Overall Satisfaction with Hyper-V
Hyper-V was used across the enterprise at my previous job. It consisted of a three-host cluster with over 1TB ram and 200TB of production storage. It also included over 200 VMs running Windows Server 2016 RD Datacenter.
- Hyper-V is better than having a lot of physical boxes and hardware.
- Hyper-V is priced well; meaning if you buy a Datacenter center license its free for unlimited, the standard is up to 3 VMs.
- You can buy single VM licenses to add to standard in lieu of Datacenter license. I think the cost equals out after 8 single VM purchases, so if you plan on running more than 8-10 VMs you may want to look at Datacenter.
- Hyper-V is behind the curve in terms of live migration. I feel that the winner for this is VMWare.

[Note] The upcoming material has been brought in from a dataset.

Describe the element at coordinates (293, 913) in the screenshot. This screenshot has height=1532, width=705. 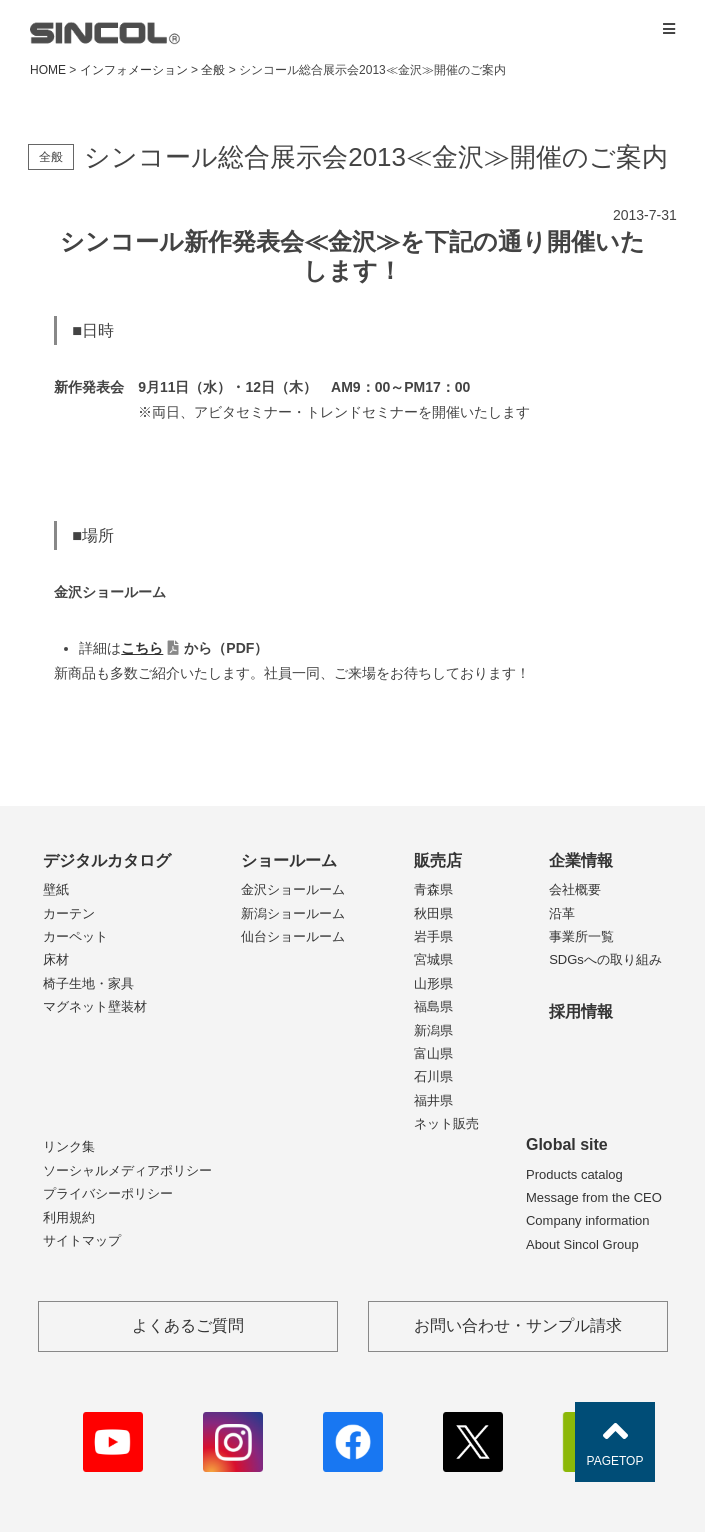
I see `新潟ショールーム` at that location.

- This is a Microsoft based program, so getting support on it can prove more difficult than others. More than likely you'll get quicker support from your reseller.
- Hyper-V was awful in 2008, it started getting better in 2012 and was pretty good in 2016, but still inferior to VMWare.
- We have had Hyper-V crap out and we could not find out why it happened. There are a lot of unknowns.
- To a company with a limited budget that is looking to P2V to save on hardware and electrical cost, while lowering their datacenter footprint, this is a good option.
- Cheaper than VMWare and hyper-converged.
VMWare is superior to Hyper-V in a few areas. Live migration is much easier and better with VMWare, but VMWare is more expensive and you're subject to yearly maintenance and licensing fees.